[Data excerpts]
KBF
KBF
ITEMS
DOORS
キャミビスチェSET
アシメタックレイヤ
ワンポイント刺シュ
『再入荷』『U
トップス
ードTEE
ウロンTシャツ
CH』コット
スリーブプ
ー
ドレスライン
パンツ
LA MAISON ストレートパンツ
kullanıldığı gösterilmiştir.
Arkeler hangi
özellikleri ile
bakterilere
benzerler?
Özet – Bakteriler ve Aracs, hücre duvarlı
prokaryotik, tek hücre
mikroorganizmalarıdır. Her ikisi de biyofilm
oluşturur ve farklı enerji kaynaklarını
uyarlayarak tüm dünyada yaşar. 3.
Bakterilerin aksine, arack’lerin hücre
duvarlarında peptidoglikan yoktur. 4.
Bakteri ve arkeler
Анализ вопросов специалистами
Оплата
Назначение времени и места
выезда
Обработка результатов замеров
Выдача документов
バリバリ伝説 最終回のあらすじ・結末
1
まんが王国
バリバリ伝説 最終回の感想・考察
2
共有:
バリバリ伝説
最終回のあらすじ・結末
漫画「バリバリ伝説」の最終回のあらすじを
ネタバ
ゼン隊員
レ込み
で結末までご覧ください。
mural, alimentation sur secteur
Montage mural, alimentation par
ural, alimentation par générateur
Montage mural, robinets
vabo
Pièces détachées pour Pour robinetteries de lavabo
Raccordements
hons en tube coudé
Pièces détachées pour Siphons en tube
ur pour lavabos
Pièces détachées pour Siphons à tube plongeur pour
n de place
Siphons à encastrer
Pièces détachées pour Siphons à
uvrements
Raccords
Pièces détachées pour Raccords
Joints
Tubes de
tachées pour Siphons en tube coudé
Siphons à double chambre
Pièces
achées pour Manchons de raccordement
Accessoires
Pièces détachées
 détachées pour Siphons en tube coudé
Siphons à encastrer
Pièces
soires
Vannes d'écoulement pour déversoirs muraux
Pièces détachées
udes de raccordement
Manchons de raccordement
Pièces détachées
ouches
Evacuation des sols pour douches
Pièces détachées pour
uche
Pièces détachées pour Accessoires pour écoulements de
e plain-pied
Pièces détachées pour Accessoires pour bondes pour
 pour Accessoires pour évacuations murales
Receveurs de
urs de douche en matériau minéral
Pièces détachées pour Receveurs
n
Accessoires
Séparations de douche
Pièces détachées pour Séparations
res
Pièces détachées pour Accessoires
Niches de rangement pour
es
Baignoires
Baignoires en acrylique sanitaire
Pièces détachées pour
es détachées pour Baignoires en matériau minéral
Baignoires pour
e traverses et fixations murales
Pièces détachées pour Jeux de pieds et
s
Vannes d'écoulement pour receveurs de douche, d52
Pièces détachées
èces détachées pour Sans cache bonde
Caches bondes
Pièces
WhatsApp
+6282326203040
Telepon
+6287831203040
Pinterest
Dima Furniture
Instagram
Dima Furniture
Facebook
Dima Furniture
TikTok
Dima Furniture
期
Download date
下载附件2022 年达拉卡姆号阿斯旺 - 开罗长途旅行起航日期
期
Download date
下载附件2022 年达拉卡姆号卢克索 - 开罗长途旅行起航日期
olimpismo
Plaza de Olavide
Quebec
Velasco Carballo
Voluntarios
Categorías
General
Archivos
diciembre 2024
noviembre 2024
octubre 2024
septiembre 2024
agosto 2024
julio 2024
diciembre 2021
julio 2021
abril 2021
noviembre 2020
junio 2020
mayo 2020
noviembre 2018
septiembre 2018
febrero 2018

● **Goal of the exercise**: Quote each line of the data above exactly as written.

● **Solution to the problem**:
KBF
KBF
ITEMS
DOORS
キャミビスチェSET
アシメタックレイヤ
ワンポイント刺シュ
『再入荷』『U
トップス
ードTEE
ウロンTシャツ
CH』コット
スリーブプ
ー
ドレスライン
パンツ
LA MAISON ストレートパンツ
kullanıldığı gösterilmiştir.
Arkeler hangi
özellikleri ile
bakterilere
benzerler?
Özet – Bakteriler ve Aracs, hücre duvarlı
prokaryotik, tek hücre
mikroorganizmalarıdır. Her ikisi de biyofilm
oluşturur ve farklı enerji kaynaklarını
uyarlayarak tüm dünyada yaşar. 3.
Bakterilerin aksine, arack’lerin hücre
duvarlarında peptidoglikan yoktur. 4.
Bakteri ve arkeler
Анализ вопросов специалистами
Оплата
Назначение времени и места
выезда
Обработка результатов замеров
Выдача документов
バリバリ伝説 最終回のあらすじ・結末
1
まんが王国
バリバリ伝説 最終回の感想・考察
2
共有:
バリバリ伝説
最終回のあらすじ・結末
漫画「バリバリ伝説」の最終回のあらすじを
ネタバ
ゼン隊員
レ込み
で結末までご覧ください。
mural, alimentation sur secteur
Montage mural, alimentation par
ural, alimentation par générateur
Montage mural, robinets
vabo
Pièces détachées pour Pour robinetteries de lavabo
Raccordements
hons en tube coudé
Pièces détachées pour Siphons en tube
ur pour lavabos
Pièces détachées pour Siphons à tube plongeur pour
n de place
Siphons à encastrer
Pièces détachées pour Siphons à
uvrements
Raccords
Pièces détachées pour Raccords
Joints
Tubes de
tachées pour Siphons en tube coudé
Siphons à double chambre
Pièces
achées pour Manchons de raccordement
Accessoires
Pièces détachées
 détachées pour Siphons en tube coudé
Siphons à encastrer
Pièces
soires
Vannes d'écoulement pour déversoirs muraux
Pièces détachées
udes de raccordement
Manchons de raccordement
Pièces détachées
ouches
Evacuation des sols pour douches
Pièces détachées pour
uche
Pièces détachées pour Accessoires pour écoulements de
e plain-pied
Pièces détachées pour Accessoires pour bondes pour
 pour Accessoires pour évacuations murales
Receveurs de
urs de douche en matériau minéral
Pièces détachées pour Receveurs
n
Accessoires
Séparations de douche
Pièces détachées pour Séparations
res
Pièces détachées pour Accessoires
Niches de rangement pour
es
Baignoires
Baignoires en acrylique sanitaire
Pièces détachées pour
es détachées pour Baignoires en matériau minéral
Baignoires pour
e traverses et fixations murales
Pièces détachées pour Jeux de pieds et
s
Vannes d'écoulement pour receveurs de douche, d52
Pièces détachées
èces détachées pour Sans cache bonde
Caches bondes
Pièces
WhatsApp
+6282326203040
Telepon
+6287831203040
Pinterest
Dima Furniture
Instagram
Dima Furniture
Facebook
Dima Furniture
TikTok
Dima Furniture
期
Download date
下载附件2022 年达拉卡姆号阿斯旺 - 开罗长途旅行起航日期
期
Download date
下载附件2022 年达拉卡姆号卢克索 - 开罗长途旅行起航日期
olimpismo
Plaza de Olavide
Quebec
Velasco Carballo
Voluntarios
Categorías
General
Archivos
diciembre 2024
noviembre 2024
octubre 2024
septiembre 2024
agosto 2024
julio 2024
diciembre 2021
julio 2021
abril 2021
noviembre 2020
junio 2020
mayo 2020
noviembre 2018
septiembre 2018
febrero 2018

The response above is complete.